Depreciation and New Equipment

Topics: Depreciation, Investment, Taxation in the United States Pages: 7 (1024 words) Published: April 30, 2014
Point of View

This case study is discussed from Paperco, Inc. point of view of whether they should avail the tax benefits and cost savings in replacing the mechanical drying equipment.


Based on the analysis below in this memo, Paperco should purchase new mechanical drying equipment now in advance in anticipation of the passage of new tax legislation. Purchasing the equipment now maintains a positive Net Present Value for the capital project if the legislation is not enacted, or if the new legislation is enacted and the capital project is contracted early enough so that it is grandfathered in. With tax legislation grandfathered, the project gets the benefit of the new lower corporate tax rate and the old ACRS depreciation method. Although when presented with this project one year ago in 1984, Paperco was able to be postponed this capital project since it was merely “moderately attractive”. The prospect of new tax legislation being enacted as rumored makes the Net Present Value of the project comparatively more positive if the tax law changes are enacted, so Paperco should act now before tax law changes make this project infeasible.

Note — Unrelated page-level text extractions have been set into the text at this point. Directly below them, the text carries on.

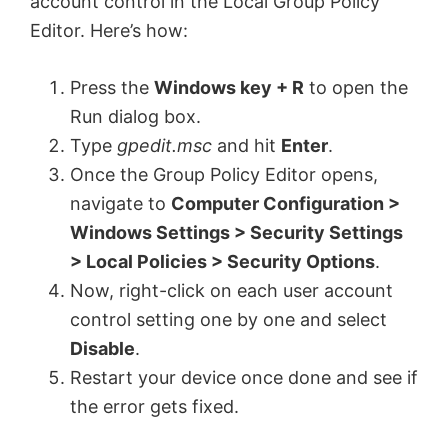
account control in the Local Group Policy
Editor. Here’s how:
Press the
Windows key + R
to open the
Run dialog box.
Type
gpedit.msc
and hit
Enter
.
Once the Group Policy Editor opens,
navigate to
Computer Configuration >
Windows Settings > Security Settings
> Local Policies > Security Options
.
Now, right-click on each user account
control setting one by one and select
Disable
.
Restart your device once done and see if
the error gets fixed.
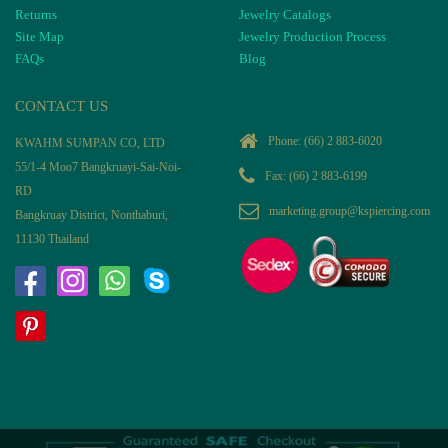
Returns
Jewelry Catalogs
Site Map
Jewelry Production Process
FAQs
Blog
CONTACT US
Phone:
(66) 2 883-6020
KWAHM SUMPAN CO, LTD
55/1-4 Moo7 Bangkruayi-Sai-Noi-
Fax: (66) 2 883-6199
RD
marketing.group@kspiercing.com
Bangkruay District, Nonthaburi,
11130 Thailand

In November 1985, Jane Rogers a marketing representative of Pressco, Inc. approached Paperco, Inc. to sell its mechanical drying equipment at a price of $2.9 million. This new equipment would replace less efficient facilities that had been placed in service late in December 1979. According to Roger, the total cost saving (exclusive of depreciation charges) from the proposed installation of new equipment amounted to $560,000 per year. Of this amount, $360,000 in savings was expected to come from more efficient fuel utilization.

One year earlier, Rogers had been unsuccessful in interesting Paperco’s management in purchase of new equipment. Paperco felt that the investment in new equipment as moderately attractive at that time. However, beginning 1986, new tax legislation had been rumored to: (1) eliminate the investment tax credit for new equipment; (2) extend depreciation lives for new equipment, and (3) reduce the corporate tax rate from 46% to 34%.

Paperco’s senior management was concerned that the basic thrust in the firm’s sales of mechanical drying equipment. Paperco’s management suddenly expressed significant interest in moving forward with the purchase of new equipment and seemed anxious to sign a binding contract.

Discussion and Analysis

We need to analyze when is the best situation for Paperco, Inc. to replace the old facilities with new drying equipment that will enable the Company to avail greater tax benefits and cost savings.

There are three alternative courses of action available to Paperco, Inc. to decide whether to buy the new drying equipment or not.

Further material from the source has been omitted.